AI Avatar Infrastructure Wins
Chris Savage, CEO of Wistia, on the economics of AI avatars
The real power in AI avatars sits below the app, because the winning layer is the one every sales tool, training tool, support tool, and video platform can plug into. In practice, that means selling avatar generation, voice, translation, streaming, and consent workflows as metered infrastructure, then letting dozens of application companies bundle those capabilities into their own products and push unit costs down with scale.
-
The market is already splitting this way. Synthesia and HeyGen package avatars into end user video apps with editing, hosting, and templates, while Tavus is going API first so avatars can be embedded inside software like HubSpot, Intercom, or Shopify instead of forcing users into a separate creation tool.
-
Infrastructure wins when usage fragments across many workflows. A training team needs cheap batch video generation, a sales team needs personalized outbound clips, and a website agent needs real time conversational streaming.
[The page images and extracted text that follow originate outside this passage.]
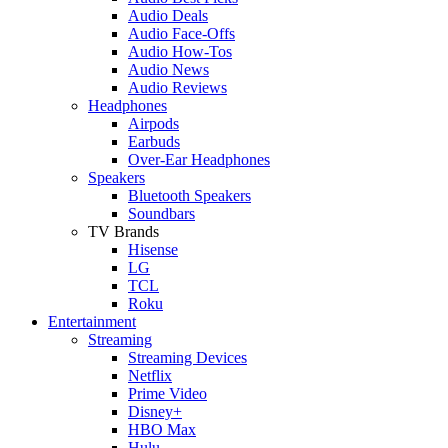
Audio Deals
Audio Face-Offs
Audio How-Tos
Audio News
Audio Reviews
Headphones
Airpods
Earbuds
Over-Ear Headphones
Speakers
Bluetooth Speakers
Soundbars
TV Brands
Hisense
LG
TCL
Roku
Entertainment
Streaming
Streaming Devices
Netflix
Prime Video
Disney+
HBO Max
Hulu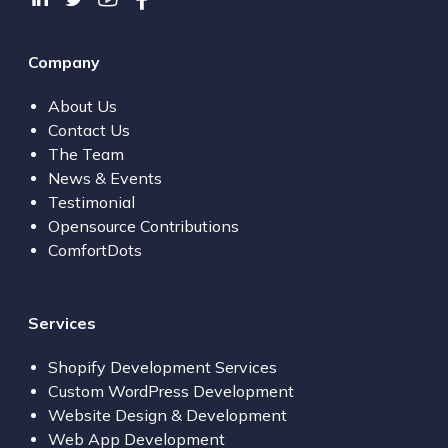
Company
About Us
Contact Us
The Team
News & Events
Testimonial
Opensource Contributions
ComfortDots
Services
Shopify Development Services
Custom WordPress Development
Website Design & Development
Web App Development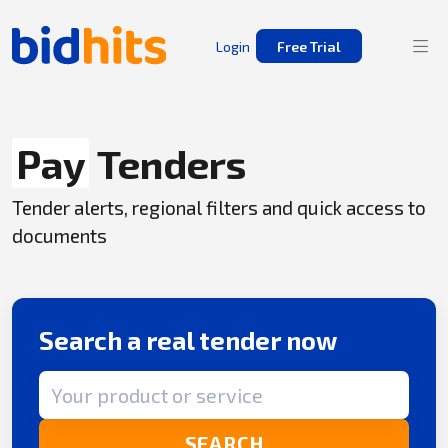
Login
Free Trial
Pay
Tenders
Tender alerts, regional filters and quick access to
documents
Search a real tender now
Search term
SEARCH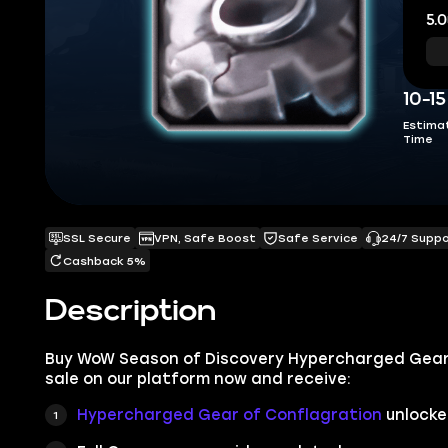
5.0
10-1
Estima
Time
SSL Secure
VPN, Safe Boost
Safe Service
24/7 Supp
Cashback 5%
Description
Buy WoW Season of Discovery Hypercharged Gear 
sale on our platform now and receive:
Hypercharged Gear of Conflagration
unlocke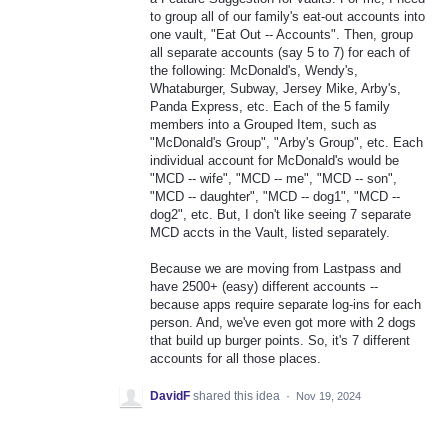
to group all of our family's eat-out accounts into
one vault, "Eat Out -- Accounts". Then, group
all separate accounts (say 5 to 7) for each of
the following: McDonald's, Wendy's,
Whataburger, Subway, Jersey Mike, Arby's,
Panda Express, etc. Each of the 5 family
members into a Grouped Item, such as
"McDonald's Group", "Arby's Group", etc. Each
individual account for McDonald's would be
"MCD -- wife", "MCD -- me", "MCD -- son",
"MCD -- daughter", "MCD -- dog1", "MCD --
dog2", etc. But, I don't like seeing 7 separate
MCD accts in the Vault, listed separately.
Because we are moving from Lastpass and
have 2500+ (easy) different accounts --
because apps require separate log-ins for each
person. And, we've even got more with 2 dogs
that build up burger points. So, it's 7 different
accounts for all those places.
DavidF
shared this idea
·
Nov 19, 2024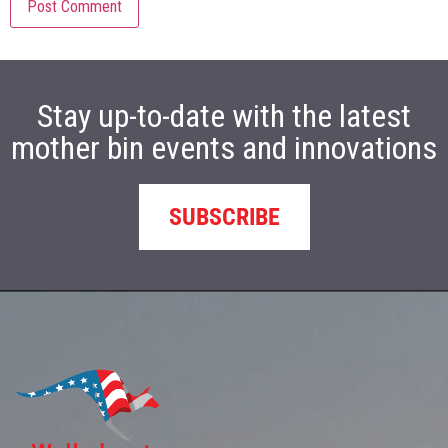
Stay up-to-date with the latest
mother bin events and innovations
SUBSCRIBE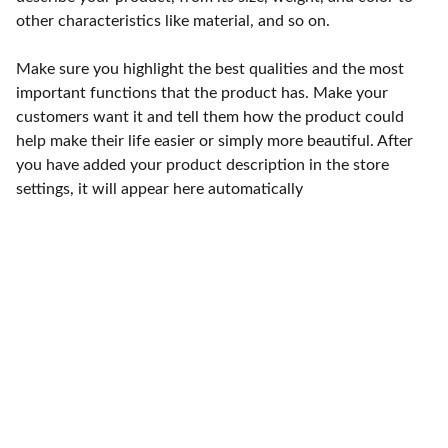
other characteristics like material, and so on.
Make sure you highlight the best qualities and the most
important functions that the product has. Make your
customers want it and tell them how the product could
help make their life easier or simply more beautiful. After
you have added your product description in the store
settings, it will appear here automatically
Punto de fábrica
Calle 58S # 18 A - 47 / Barrio 
San Benito, Bogotá
Lunes-viernes: 8am - 5pm / 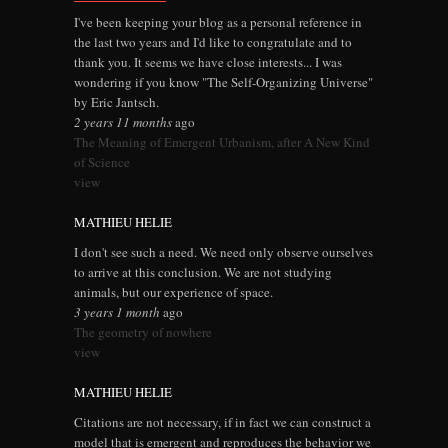
I've been keeping your blog as a personal reference in
the last two years and I'd like to congratulate and to
thank you. It seems we have close interests... I was
wondering if you know "The Self-Organizing Universe"
by Eric Jantsch.
2 years 11 months
ago
The Meaning of Emergent Urbanism, after A New Kind
of Science
view
MATHIEU HELIE
I don't see such a need. We need only observe ourselves
to arrive at this conclusion. We are not studying
animals, but our experience of space.
3 years 1 month
ago
The geometry of nowhere
view
MATHIEU HELIE
Citations are not necessary, if in fact we can construct a
model that is emergent and reproduces the behavior we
Tavus prices around minutes and streams, and HeyGen also sells separate API plans, which shows the stack is becoming a usage based input rather than a standalone app purchase.
-
This follows the same pattern as other API layers. Recall.ai turned meeting bots into a universal API sold per hour of meeting data, abstracting away dozens of brittle integrations. Avatar infrastructure can do the same for consent capture, rendering, lip sync, translation, and delivery across many surfaces, while application companies keep the customer relationship.
As avatar quality rises and cost per minute falls, more software companies will treat video faces the way they treat payments, maps, or transcription today, as embedded infrastructure bought wholesale and marked into their own product. The companies that own that layer will compound fastest because every new use case adds volume, data, and distribution without requiring them to win the end application each time.